--- START ---
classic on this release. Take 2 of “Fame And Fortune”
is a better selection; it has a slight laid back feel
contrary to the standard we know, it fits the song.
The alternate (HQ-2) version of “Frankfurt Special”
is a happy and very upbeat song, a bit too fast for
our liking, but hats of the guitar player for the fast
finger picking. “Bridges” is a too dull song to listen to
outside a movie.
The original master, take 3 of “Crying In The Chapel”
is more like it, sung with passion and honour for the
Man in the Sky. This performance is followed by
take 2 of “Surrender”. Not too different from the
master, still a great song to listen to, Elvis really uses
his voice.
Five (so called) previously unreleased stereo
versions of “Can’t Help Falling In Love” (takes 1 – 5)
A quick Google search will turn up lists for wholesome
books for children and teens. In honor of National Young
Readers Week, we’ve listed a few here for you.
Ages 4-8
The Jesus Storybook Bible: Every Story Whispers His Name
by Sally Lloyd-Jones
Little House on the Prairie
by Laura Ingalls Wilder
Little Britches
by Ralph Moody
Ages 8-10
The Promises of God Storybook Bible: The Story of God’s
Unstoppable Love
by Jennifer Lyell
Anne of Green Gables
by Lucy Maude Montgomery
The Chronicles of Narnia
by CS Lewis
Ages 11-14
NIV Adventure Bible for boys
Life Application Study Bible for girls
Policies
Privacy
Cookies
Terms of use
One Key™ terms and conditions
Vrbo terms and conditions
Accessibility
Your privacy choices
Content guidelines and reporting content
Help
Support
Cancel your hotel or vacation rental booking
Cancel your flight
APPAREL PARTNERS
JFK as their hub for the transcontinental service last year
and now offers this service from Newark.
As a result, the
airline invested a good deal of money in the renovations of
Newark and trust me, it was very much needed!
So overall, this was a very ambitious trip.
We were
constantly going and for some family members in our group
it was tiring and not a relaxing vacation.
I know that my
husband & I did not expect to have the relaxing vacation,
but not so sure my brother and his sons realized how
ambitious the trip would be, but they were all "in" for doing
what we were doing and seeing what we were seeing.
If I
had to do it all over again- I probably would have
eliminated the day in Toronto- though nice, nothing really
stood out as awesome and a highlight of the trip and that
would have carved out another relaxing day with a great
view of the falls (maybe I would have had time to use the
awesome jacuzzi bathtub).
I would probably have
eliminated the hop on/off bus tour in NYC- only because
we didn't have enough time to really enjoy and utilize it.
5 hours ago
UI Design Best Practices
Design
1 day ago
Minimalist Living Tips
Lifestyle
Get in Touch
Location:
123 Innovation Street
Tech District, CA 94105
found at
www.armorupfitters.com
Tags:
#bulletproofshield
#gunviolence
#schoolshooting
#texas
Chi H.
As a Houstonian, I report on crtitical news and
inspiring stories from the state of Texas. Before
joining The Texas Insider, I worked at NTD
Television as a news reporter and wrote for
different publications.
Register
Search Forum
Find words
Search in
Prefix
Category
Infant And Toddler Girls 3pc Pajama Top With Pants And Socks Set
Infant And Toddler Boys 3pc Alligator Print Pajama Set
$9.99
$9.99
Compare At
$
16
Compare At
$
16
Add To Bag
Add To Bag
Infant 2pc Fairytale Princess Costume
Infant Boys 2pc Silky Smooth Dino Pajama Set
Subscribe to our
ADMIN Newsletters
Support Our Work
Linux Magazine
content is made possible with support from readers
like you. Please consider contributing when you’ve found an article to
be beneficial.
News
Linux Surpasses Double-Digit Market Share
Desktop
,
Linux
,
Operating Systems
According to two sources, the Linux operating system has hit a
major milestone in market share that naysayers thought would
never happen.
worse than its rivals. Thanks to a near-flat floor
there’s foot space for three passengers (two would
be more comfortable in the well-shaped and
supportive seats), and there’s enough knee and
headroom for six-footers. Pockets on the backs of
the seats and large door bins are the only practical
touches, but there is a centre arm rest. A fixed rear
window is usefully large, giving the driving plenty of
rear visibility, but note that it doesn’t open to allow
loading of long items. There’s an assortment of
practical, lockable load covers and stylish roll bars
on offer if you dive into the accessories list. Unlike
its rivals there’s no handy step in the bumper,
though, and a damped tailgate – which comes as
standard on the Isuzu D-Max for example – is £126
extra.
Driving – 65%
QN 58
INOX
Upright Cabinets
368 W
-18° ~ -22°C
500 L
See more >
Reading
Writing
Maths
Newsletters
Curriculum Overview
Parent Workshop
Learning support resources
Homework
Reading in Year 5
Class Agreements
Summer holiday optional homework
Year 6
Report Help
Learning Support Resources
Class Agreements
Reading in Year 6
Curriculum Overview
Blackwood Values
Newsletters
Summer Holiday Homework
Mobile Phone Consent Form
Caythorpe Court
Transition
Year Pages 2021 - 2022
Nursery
--- END ---
--- START ---
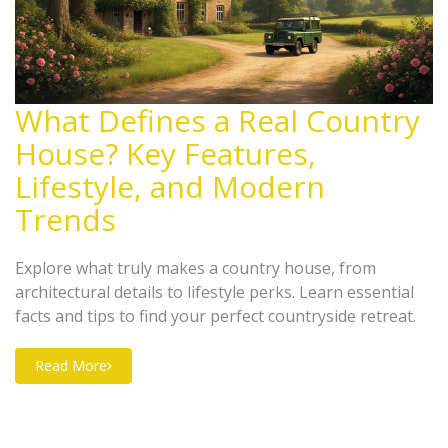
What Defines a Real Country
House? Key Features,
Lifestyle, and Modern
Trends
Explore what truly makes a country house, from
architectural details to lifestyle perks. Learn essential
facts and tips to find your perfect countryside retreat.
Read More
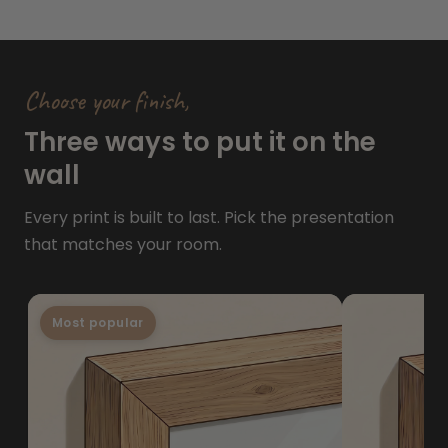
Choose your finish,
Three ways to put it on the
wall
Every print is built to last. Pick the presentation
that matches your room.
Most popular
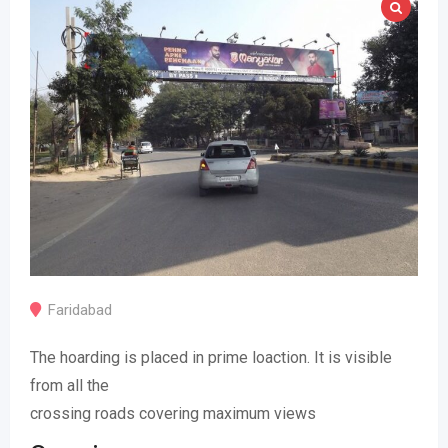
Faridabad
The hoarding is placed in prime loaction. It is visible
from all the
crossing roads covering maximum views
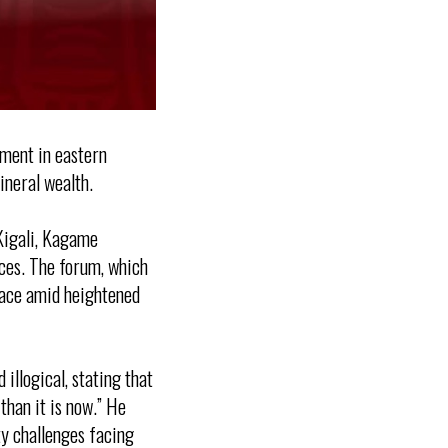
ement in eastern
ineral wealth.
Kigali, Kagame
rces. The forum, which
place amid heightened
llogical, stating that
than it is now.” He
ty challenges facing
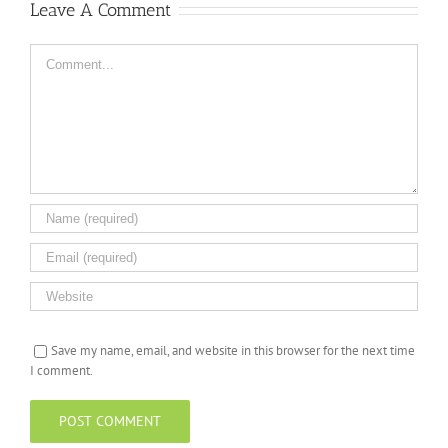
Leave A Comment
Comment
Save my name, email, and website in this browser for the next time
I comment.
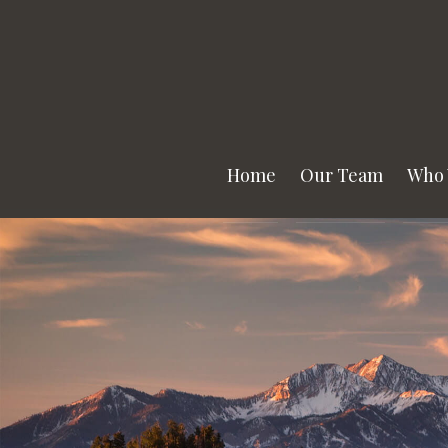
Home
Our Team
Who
--- END ---
Using the listing above, return word for word each line from the one that has "classic on this" through the one that has "is a happy and", and no line outside that range.

classic on this release. Take 2 of “Fame And Fortune”
is a better selection; it has a slight laid back feel
contrary to the standard we know, it fits the song.
The alternate (HQ-2) version of “Frankfurt Special”
is a happy and very upbeat song, a bit too fast for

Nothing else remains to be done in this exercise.